Aujourd'hui j'ai appris une bonne nouvelle,
Me voilà déguisée en bon Samaritain,
J'en ai le cœur joyeux et l'âme toute belle,
Ce soir je fais la fête jusqu'au petit matin !
Me voilà habillée en gentille infirmière,
Je panse les plaies et mets du baume au cœur,
Je suis prête à aider la terre toute entière,
Partageant leurs joies et consolant leurs pleurs ...
Mais quand vient le soir, l'image n'est plus la même,
Le bon Samaritain a le cœur en lambeaux,
La gentille infirmière n'a personne qui l'aime,
On n'a plus besoin d'elle et de son rire faux ...

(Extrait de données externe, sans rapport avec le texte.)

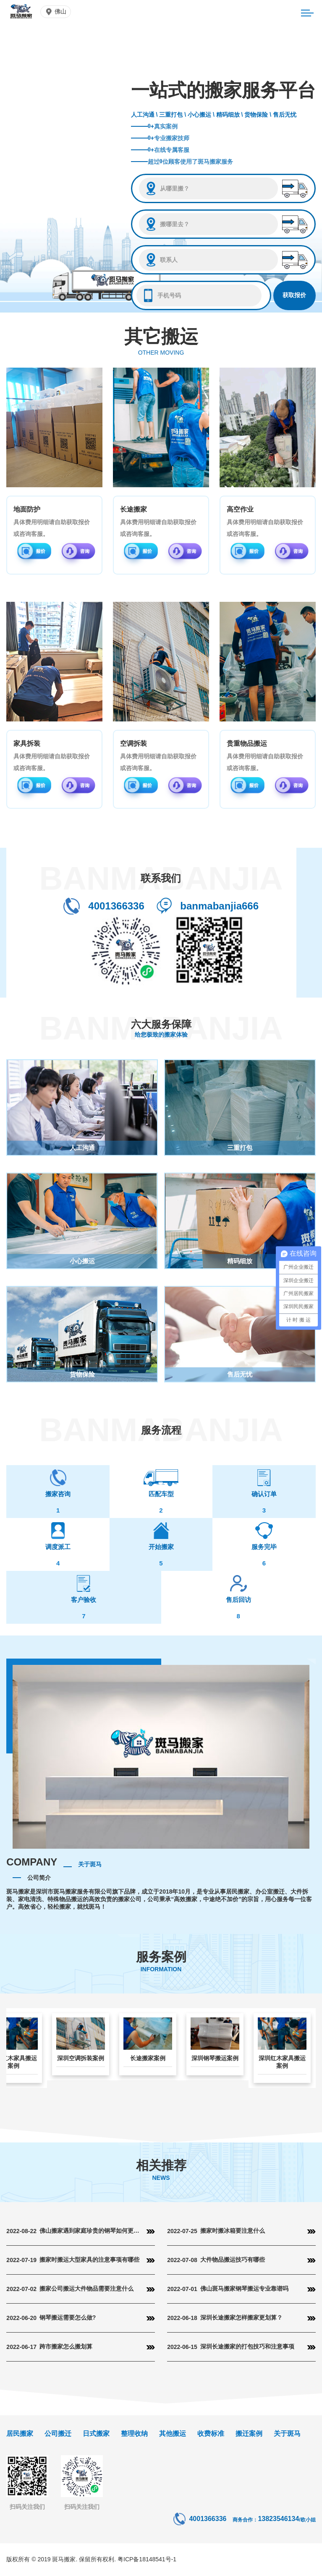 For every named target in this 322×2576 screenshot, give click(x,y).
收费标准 (210, 2433)
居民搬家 (19, 2433)
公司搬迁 (58, 2433)
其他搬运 (172, 2433)
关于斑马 (287, 2433)
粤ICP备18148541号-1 (147, 2559)
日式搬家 (96, 2433)
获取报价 (294, 295)
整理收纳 (134, 2433)
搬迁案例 (249, 2433) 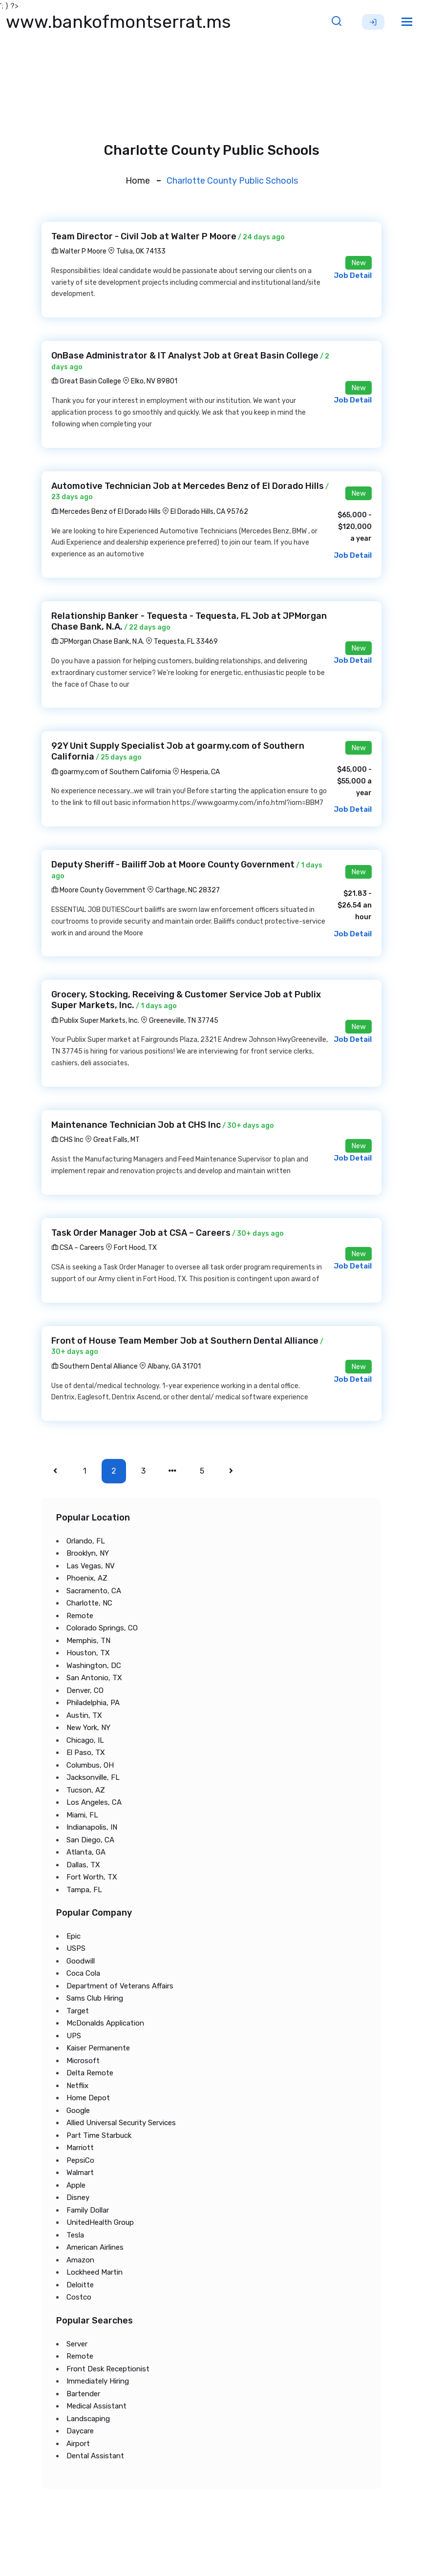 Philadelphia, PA (93, 1702)
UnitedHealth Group (100, 2222)
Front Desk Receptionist (107, 2369)
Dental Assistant (95, 2455)
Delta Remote (89, 2073)
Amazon (80, 2260)
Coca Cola (83, 1973)
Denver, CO (85, 1690)
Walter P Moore (78, 251)
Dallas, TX (83, 1864)
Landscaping (88, 2418)
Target (77, 2010)
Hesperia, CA (200, 772)
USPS (75, 1948)
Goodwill (80, 1961)
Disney (77, 2197)
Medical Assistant (96, 2406)
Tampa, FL (84, 1889)
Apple (75, 2185)
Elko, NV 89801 (154, 381)
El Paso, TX (85, 1752)
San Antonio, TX (94, 1677)
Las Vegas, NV (90, 1566)
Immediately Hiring (97, 2381)
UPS (73, 2035)
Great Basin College (86, 381)
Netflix (77, 2085)
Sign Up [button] (373, 22)
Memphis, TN (88, 1640)
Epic (73, 1936)
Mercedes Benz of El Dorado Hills (106, 511)
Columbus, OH (90, 1765)
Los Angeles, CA (94, 1802)
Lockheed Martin (94, 2272)
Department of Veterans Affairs (119, 1986)
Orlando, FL (85, 1541)
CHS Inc (67, 1140)
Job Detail (353, 275)
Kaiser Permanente (98, 2048)
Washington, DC (93, 1665)
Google (78, 2110)
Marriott (80, 2147)
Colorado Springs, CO (102, 1628)
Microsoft (83, 2060)
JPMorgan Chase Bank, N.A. (97, 641)
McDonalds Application (105, 2023)
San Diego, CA (90, 1840)
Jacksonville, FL (93, 1777)
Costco (78, 2297)
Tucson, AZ (85, 1790)
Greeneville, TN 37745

Dans le miroir je regarde un visage inconnu,
Un clown vaguement triste au sourire figé,
Une Colombine pleurant son Pierrot perdu,
Une cruelle image au masque tombé ....
Mais demain j'aurai remis mon masque de misère,
Je serai toujours là, prête à prendre une main,
A écouter leurs joies, leurs peines, leurs prières,
Et quand ça ira mieux, partira le pantin....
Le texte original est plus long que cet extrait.